Quant à la qualité d'exécution des bâtiments livrés, elle n'est pas toujours à la hauteur des attentes : "Les entreprises (...) peuvent rester marquées par des logiques de métiers, tendant à conduire le constructeur à rechercher la livraison la plus rapide de l'ouvrage pour pouvoir se désintéresser de sa gestion", indiquent les auteurs du livre blanc. Ce fut le cas à Roanne en 2013, puis à Marseille, où la nouvelle prison des Baumettes s'est retrouvée grevée d'une série de malfaçons, un an à peine après son ouverture. Infiltrations d'eau, serrures et alarmes défectueuses, canalisations à contre-sens, WC et douches inutilisables... des défauts particulièrement difficiles à corriger dans le cadre d'un partenariat avec le privé.
Car les contrats sont établis au moment de l'ouverture des lieux, et la moindre prestation qui n'a pas été définie à l'avance engendre des surcoûts pour l'administration. Ce qui, sur une durée de 30 ans, "ne manque pas de se produire", note le livre blanc.
"Le chef d'établissement n'a pas la main" déplore Aurélie Pascal, représentante du syndicat national des directeurs pénitentiaires. "Une demande de modifications de travaux doit d'abord remonter à la direction générale et l'administration centrale, et se négocier en haut lieu. Quand tout va bien, elle redescend dans un délai assez long. Sinon, elle ne redescend pas du tout." Faute de temps et de moyens, les administrations rechignent également à engager des procédures contre les entreprises les plus récalcitrantes.

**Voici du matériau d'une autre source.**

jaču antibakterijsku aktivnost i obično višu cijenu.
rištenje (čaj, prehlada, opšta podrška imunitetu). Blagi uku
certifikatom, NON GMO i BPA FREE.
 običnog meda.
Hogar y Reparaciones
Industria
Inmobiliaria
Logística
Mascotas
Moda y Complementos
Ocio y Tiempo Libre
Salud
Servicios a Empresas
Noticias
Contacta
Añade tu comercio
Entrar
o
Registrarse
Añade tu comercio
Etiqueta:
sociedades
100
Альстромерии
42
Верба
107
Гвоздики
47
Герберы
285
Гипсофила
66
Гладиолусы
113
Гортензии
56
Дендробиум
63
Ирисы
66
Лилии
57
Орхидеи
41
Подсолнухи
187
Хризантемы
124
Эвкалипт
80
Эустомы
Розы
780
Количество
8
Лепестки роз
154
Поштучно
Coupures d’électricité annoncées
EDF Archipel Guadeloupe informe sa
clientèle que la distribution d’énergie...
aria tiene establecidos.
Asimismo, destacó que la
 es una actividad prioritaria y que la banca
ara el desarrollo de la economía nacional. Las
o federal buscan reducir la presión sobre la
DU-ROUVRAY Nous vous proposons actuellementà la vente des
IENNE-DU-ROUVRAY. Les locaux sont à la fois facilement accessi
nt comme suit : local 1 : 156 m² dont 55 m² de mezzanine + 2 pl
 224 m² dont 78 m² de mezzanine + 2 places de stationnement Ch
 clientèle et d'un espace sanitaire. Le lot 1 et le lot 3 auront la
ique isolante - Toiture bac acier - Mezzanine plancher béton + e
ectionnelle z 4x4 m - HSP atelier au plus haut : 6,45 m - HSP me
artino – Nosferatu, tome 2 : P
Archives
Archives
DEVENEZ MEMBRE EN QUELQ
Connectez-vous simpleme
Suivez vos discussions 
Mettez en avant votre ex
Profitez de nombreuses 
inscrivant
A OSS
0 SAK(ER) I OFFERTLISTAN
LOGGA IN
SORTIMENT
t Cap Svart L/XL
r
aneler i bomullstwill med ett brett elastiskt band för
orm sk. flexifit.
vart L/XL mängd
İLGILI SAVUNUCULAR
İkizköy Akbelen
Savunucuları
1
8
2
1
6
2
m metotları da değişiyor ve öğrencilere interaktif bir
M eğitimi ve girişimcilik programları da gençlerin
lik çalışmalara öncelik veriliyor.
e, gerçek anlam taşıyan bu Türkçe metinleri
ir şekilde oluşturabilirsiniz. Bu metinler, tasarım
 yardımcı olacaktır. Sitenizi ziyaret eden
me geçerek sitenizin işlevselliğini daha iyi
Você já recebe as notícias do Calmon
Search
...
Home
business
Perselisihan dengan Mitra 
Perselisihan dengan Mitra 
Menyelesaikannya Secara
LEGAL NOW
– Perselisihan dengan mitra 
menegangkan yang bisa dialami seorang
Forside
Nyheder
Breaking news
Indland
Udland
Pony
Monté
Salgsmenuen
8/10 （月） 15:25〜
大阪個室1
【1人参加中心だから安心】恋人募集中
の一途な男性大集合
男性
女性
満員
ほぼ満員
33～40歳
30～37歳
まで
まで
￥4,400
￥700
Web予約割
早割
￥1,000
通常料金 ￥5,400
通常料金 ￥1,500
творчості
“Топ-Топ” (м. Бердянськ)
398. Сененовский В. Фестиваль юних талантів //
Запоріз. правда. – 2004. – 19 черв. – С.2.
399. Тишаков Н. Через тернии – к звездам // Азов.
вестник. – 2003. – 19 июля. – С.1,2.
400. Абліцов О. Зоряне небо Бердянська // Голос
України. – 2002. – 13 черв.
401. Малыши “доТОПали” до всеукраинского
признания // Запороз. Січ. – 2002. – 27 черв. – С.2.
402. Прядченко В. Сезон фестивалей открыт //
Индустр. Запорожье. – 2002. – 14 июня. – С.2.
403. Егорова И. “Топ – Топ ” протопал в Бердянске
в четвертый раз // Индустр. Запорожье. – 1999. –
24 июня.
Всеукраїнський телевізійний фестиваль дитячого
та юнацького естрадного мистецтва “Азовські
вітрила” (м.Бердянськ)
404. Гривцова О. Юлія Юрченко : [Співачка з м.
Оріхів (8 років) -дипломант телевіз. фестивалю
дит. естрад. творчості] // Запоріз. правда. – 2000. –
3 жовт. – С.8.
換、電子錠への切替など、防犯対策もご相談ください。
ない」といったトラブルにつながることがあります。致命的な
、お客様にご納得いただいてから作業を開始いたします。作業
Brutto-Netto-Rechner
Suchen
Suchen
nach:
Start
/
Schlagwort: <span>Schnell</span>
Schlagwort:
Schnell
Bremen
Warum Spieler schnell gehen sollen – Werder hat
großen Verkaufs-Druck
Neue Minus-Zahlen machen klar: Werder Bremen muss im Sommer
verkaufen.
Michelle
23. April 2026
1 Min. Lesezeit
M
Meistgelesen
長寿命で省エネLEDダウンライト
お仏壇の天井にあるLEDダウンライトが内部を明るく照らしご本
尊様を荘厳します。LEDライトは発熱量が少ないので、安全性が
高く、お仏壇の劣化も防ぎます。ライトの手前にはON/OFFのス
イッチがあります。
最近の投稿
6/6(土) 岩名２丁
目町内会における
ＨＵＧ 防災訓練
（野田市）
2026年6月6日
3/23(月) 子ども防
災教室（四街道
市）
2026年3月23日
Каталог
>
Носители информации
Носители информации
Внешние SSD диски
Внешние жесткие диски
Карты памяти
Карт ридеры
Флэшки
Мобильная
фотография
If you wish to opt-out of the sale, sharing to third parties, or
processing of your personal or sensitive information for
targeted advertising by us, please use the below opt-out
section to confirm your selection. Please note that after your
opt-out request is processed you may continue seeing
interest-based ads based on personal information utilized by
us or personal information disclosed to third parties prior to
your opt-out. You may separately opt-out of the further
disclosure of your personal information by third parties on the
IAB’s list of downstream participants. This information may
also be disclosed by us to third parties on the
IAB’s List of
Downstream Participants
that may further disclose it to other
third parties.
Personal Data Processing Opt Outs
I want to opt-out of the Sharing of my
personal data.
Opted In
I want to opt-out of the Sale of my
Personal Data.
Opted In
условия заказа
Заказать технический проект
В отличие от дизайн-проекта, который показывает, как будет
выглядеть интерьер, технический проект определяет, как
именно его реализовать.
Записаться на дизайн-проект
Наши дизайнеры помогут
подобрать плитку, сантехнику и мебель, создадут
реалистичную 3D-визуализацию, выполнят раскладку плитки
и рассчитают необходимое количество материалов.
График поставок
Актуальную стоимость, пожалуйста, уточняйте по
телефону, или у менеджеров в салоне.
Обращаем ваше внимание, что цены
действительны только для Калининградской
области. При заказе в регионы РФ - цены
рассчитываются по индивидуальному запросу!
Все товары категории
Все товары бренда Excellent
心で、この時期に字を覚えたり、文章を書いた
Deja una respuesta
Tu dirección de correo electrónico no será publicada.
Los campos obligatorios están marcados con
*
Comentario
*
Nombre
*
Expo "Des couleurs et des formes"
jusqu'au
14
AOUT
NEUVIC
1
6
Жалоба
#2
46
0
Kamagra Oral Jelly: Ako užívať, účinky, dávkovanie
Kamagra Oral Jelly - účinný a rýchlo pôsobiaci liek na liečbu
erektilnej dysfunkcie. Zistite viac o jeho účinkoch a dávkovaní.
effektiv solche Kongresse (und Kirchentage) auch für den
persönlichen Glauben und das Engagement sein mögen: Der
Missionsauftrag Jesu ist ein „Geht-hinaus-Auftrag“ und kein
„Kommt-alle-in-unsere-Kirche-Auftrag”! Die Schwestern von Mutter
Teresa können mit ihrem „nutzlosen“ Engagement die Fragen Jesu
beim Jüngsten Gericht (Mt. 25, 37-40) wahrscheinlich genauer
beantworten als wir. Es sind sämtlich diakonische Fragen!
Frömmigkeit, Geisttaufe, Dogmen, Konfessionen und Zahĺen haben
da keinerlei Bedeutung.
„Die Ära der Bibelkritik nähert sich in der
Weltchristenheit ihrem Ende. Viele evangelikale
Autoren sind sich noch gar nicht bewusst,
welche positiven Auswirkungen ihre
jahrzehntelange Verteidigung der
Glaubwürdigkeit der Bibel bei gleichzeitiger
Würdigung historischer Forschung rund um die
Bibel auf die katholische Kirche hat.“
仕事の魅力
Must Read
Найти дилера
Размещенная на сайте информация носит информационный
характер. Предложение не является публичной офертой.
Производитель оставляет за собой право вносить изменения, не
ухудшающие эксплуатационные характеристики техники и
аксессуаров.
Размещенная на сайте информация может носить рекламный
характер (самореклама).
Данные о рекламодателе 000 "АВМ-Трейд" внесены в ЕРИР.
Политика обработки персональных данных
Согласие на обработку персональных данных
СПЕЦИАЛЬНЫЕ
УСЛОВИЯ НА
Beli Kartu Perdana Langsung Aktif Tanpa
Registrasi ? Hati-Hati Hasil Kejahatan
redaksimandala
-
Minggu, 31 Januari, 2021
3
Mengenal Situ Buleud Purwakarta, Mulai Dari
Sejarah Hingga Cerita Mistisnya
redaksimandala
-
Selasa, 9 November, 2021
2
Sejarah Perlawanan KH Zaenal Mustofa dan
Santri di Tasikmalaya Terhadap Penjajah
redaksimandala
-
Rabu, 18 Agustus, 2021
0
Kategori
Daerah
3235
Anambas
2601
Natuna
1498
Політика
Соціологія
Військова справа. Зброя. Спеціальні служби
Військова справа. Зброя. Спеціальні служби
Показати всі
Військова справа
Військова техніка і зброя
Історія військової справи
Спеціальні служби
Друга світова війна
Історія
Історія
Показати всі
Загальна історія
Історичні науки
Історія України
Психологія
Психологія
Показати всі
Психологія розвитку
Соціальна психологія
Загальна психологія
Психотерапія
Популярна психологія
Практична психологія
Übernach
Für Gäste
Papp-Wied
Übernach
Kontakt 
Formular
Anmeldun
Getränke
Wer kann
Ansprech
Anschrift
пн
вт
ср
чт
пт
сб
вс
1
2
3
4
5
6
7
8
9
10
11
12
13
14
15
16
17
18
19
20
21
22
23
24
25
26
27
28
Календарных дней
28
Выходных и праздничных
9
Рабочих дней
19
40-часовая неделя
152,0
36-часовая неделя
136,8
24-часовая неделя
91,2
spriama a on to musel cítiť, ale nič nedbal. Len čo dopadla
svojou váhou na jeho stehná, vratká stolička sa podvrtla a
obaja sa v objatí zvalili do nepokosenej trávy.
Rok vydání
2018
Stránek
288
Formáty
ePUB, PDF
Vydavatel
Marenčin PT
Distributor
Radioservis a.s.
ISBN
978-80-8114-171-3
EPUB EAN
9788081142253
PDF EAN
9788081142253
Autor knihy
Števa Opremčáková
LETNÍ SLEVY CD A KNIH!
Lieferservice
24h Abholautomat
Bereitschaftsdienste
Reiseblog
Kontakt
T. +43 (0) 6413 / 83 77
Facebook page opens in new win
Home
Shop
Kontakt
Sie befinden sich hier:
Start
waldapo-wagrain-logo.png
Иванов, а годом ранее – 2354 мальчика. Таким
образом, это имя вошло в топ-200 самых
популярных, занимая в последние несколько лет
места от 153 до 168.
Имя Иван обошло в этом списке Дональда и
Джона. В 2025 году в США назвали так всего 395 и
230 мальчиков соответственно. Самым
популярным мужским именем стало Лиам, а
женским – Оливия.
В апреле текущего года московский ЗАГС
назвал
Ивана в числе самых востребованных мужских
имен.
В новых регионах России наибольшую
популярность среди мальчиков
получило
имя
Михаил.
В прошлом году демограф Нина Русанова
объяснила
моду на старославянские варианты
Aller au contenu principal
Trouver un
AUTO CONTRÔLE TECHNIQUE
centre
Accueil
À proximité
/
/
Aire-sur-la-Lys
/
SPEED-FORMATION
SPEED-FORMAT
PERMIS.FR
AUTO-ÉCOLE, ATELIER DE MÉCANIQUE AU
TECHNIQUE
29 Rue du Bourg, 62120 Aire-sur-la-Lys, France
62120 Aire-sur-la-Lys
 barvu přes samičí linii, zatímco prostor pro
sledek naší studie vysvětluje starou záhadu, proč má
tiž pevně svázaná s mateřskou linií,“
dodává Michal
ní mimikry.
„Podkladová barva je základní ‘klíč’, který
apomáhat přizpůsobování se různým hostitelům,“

Au-delà des travaux les plus lourds, c'est surtout dans la gestion quotidienne que cela devient pesant. "Si vous avez prévu dix-huit ampoules à changer dans le contrat, la dix-neuvième coûtera autant que toutes les autres", illustre Aurélie Pascal. Aux frais, cette fois, du contribuable. Un manque de flexibilité qui n'affecte pas seulement les 14 établissements construits dans le cadre de partenariats public-privé.
"Les surveillants doivent payer les pots cassés"
Depuis le début des années 90 et le "plan 13 000" d'Albin Chalandon, garde des sceaux de Jacques Chirac, sous François Mitterrand, de plus en plus d'établissements voient leur gestion déléguée à des prestataires externes : maintenance des installations, distribution des repas, accueil des familles, formation professionnelle.... Ceci afin de profiter des qualités habituellement prêtées au secteur privé : "efficacité, rapidité, diminution des coûts et capacité d'innovation" selon le site du Ministère de la Justice. Mais là aussi, les résultats attendus ne sont pas toujours au rendez-vous.
"L'entreprise nous fait savoir qu'elle n'a plus les moyens d'assurer intégralement la distribution des cantines, et ce sont les surveillants qui doivent s'en charger à sa place pour désamorcer les conflits".
Autre illustration cet été à la prison de Villepinte, lorsque quatre détenus ont diffusé une vidéo de leur cellule étouffant derrière une vitre de plexiglas en pleine canicule.
La société de maintenance Gepsa, filiale d'Engie qui gère 40 établissements pénitentiaires en France, n'avait pu être sollicitée pendant le week-end, au contraire du personnel technique d'une prison gérée par l'administration.
"Public ou privé, le détenu s'en fout, et ce sont les surveillants qui doivent payer les pots cassés", tonne Jérôme Massip. "La gestion privée a facilité la vie de beaucoup de monde", nuance toutefois Aurélie Pascal, On ne peut déplorer que son manque de flexibilité, et ses coûts très élevés".